Mehr Sicherheit für Offshore-Windkraftbetreiber

Offshore-Windpark

Im Vergleich der erfolgreichsten Offshore-Windenergie-Länder belegt Deutschland weltweit den fünften Platz. Die hiesige installierte Gesamtleistung beträgt dank 52 ans Netz angeschlossener Anlagen 200 Megawatt. Für die gegebenen geographischen sowie politischen Bedingungen ist das Ergebnis nicht schlecht. Zum einen fällt der Zugang zum Meer geringer aus als in manch anderen Ländern. Zum anderen fehlten den Investoren bisher Sicherheiten durch gesetzliche Vorgaben der Regierung. Doch vergangene Woche verabschiedete diese einen Entwurf zur Neuregelung energiewirtschaftlicher Vorschriften und ebnet damit den Ausbau der Windenergie auf dem Meer.

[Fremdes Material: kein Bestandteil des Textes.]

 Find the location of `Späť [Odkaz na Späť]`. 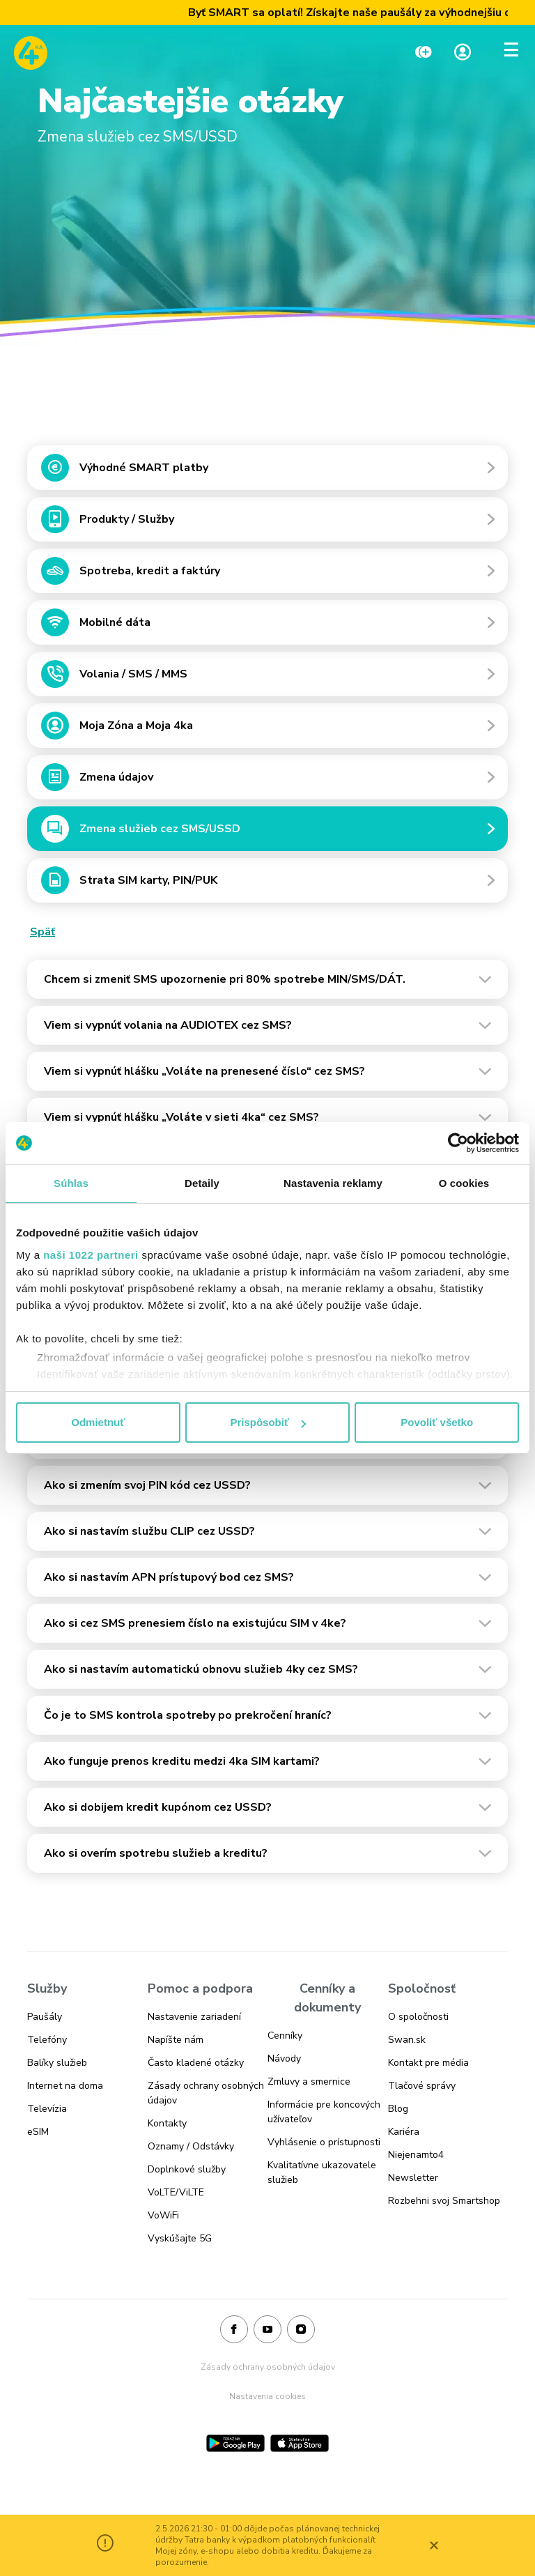 Späť [Odkaz na Späť] is located at coordinates (42, 932).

Die Zeiten, in denen sich Umwelt- und Wirtschaftsminister in den Haaren lagen, gehören der Vergangenheit an. Zusammen beschlossen sie die neue Offshore-Haftungsregelung für Errichtung und Betrieb der Netzanschlüsse. Das Gesetz soll noch dieses Jahr in Kraft treten.

Laut der Bundesnetzagentur muss ein genehmigter Windpark innerhalb von 30 Monaten an das Stromnetz angeschlossen sein – tatsächlich ist bisher aber ein längerer Zeitraum vonnöten.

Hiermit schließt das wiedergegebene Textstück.